Records shown →
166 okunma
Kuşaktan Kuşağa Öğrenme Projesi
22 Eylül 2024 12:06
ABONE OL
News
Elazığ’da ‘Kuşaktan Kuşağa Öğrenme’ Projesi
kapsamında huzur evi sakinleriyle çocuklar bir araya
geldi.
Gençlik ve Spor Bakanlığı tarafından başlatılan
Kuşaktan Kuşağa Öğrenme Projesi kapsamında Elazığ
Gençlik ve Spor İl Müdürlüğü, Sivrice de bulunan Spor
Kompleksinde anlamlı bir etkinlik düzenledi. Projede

==

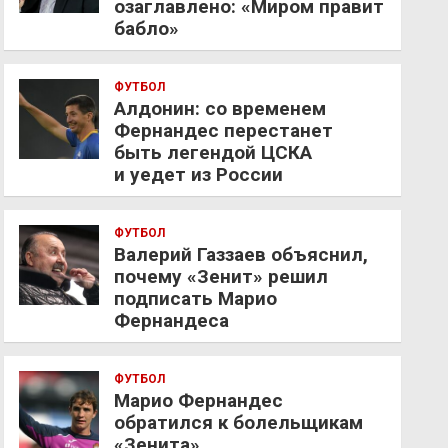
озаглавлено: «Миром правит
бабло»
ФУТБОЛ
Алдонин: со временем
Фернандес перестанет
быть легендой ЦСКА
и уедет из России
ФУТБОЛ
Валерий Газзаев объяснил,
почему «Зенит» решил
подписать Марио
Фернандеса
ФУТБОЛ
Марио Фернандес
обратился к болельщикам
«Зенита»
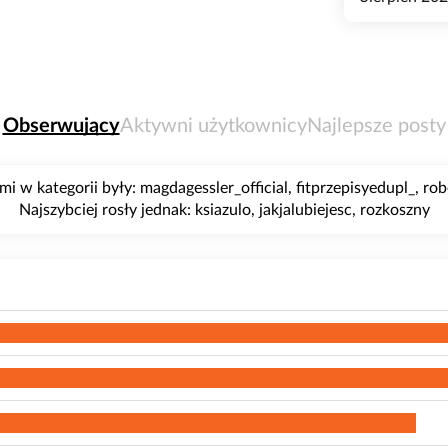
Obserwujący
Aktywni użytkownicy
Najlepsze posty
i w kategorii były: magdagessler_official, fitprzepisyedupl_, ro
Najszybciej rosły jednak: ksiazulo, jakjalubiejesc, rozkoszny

---

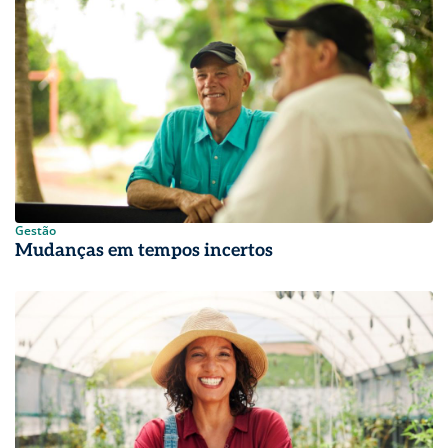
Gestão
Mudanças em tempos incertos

Exercise details → The stretch above running from the line with "быть легендой ЦСКА" through the line with "Najszybciej rosły jednak: ksiazulo, jakjalubiejesc, rozkoszny" is all you should copy, exactly, leaving out the pictures.

Answer for the task →
быть легендой ЦСКА
и уедет из России
ФУТБОЛ
Валерий Газзаев объяснил,
почему «Зенит» решил
подписать Марио
Фернандеса
ФУТБОЛ
Марио Фернандес
обратился к болельщикам
«Зенита»
Obserwujący
Aktywni użytkownicy
Najlepsze posty
i w kategorii były: magdagessler_official, fitprzepisyedupl_, ro
Najszybciej rosły jednak: ksiazulo, jakjalubiejesc, rozkoszny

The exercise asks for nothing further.